* **YOUR INSTRUCTIONS**
Extract each line from the entries below that has the string "have" in it.

* **DATA SHOWN**
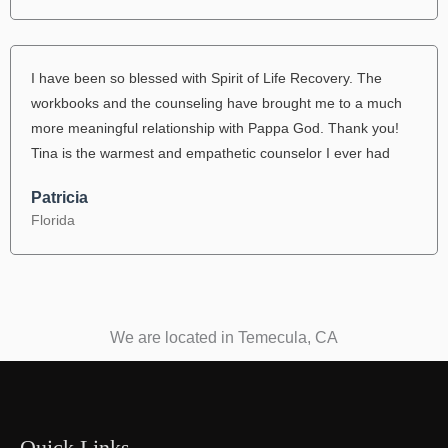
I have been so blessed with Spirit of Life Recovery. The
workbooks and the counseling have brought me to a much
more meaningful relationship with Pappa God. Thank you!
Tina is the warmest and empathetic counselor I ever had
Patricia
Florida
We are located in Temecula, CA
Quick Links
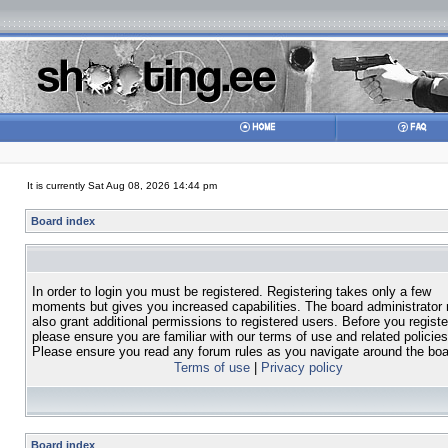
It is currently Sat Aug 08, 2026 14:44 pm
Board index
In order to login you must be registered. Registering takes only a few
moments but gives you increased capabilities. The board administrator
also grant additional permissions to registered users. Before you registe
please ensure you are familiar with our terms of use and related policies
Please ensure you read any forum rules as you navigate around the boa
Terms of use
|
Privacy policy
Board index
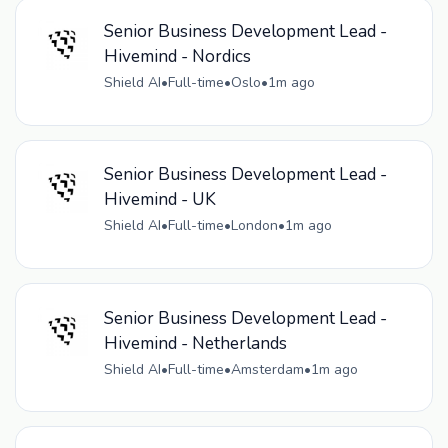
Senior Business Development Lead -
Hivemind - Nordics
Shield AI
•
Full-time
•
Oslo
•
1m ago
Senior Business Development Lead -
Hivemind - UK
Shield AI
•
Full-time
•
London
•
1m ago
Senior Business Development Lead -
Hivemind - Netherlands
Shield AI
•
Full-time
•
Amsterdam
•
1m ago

---

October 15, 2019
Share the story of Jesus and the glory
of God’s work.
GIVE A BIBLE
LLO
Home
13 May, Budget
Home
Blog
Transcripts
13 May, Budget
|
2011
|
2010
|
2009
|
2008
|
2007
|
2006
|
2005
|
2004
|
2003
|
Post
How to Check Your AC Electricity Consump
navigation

--

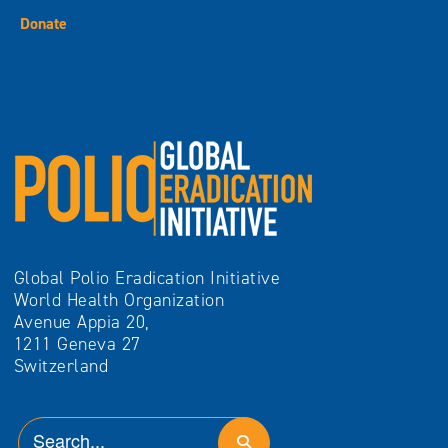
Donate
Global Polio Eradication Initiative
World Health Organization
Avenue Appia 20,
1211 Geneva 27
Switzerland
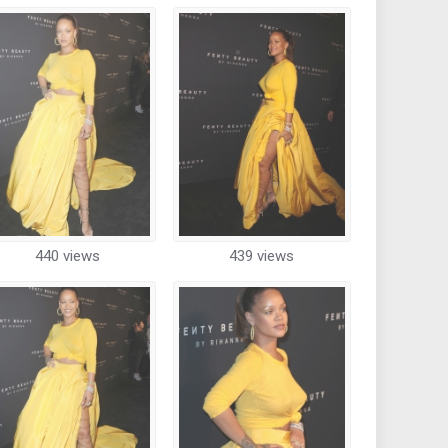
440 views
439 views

* **EXERCISE OUTPUT**
I have been so blessed with Spirit of Life Recovery. The
workbooks and the counseling have brought me to a much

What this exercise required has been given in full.